This 2014 monograph by Cynthia Dwork and Aaron Roth, published in the Foundations and Trends in Theoretical Computer Science series, is the standard reference text for differential privacy. By the time it appeared, the field begun in 2006 had accumulated a body of definitions, mechanisms, and theorems scattered across conference papers; this book pulled them into one coherent, rigorous account that practitioners and researchers still cite as the canonical source.
It lays out the core machinery in order. It formalizes the definition of differential privacy and its relaxations. It presents the Laplace mechanism, which adds noise drawn from the Laplace distribution and is the workhorse for queries measured by their worst-case sensitivity, and the Gaussian mechanism, which adds normally distributed noise and underpins the slightly weaker but very useful approximate form of the guarantee. Crucially, it develops the composition theorems that govern the privacy budget, the parameter usually written as epsilon, that quantifies how much privacy is spent: every query against the data consumes some budget, and the book makes precise how those costs add up across many queries, which is exactly the accounting any real deployment must do.
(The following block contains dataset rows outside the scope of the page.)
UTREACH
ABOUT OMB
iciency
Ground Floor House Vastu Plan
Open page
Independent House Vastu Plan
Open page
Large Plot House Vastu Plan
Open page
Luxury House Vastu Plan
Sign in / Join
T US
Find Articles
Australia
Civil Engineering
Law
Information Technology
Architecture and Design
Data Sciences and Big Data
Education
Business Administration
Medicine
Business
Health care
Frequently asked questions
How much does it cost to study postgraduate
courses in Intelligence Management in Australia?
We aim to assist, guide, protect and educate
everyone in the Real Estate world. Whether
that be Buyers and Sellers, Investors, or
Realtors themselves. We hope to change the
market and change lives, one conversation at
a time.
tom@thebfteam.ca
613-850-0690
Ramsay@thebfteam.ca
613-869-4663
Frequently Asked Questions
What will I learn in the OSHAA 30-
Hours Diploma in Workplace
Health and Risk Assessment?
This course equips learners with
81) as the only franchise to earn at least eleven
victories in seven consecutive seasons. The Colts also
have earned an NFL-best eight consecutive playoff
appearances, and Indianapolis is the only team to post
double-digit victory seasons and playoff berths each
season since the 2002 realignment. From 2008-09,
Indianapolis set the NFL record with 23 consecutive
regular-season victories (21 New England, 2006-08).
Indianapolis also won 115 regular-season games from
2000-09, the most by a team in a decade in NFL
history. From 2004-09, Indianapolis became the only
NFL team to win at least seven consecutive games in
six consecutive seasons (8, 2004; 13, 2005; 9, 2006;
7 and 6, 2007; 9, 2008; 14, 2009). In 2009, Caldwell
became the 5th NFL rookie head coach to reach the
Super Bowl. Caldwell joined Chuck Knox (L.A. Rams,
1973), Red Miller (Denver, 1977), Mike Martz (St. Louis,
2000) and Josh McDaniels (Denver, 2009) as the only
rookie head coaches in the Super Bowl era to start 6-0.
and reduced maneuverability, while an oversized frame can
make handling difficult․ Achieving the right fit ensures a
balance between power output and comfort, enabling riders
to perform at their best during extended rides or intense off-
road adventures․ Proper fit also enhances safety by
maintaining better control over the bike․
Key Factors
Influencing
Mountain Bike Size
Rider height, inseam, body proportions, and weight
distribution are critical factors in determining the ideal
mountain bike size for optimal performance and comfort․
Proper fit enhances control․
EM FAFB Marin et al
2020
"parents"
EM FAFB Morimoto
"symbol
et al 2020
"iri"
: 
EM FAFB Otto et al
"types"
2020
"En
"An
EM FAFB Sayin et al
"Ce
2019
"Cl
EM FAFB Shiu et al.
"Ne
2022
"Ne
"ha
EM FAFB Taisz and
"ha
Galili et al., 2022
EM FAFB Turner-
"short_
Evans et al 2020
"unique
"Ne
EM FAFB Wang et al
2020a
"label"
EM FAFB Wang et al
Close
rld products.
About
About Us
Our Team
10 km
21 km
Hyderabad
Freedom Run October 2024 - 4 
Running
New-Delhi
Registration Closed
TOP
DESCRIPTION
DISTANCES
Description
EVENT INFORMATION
For a business reader, the significance is less any single result than what the book represents: differential privacy graduating from a research curiosity into engineering. When Apple, Google, or the Census Bureau speak of an epsilon, a privacy budget, or the Gaussian mechanism, this is the shared vocabulary and the shared proofs they are drawing on. Anyone seriously evaluating a privacy claim with a stated epsilon is, in effect, checking it against the framework set down here.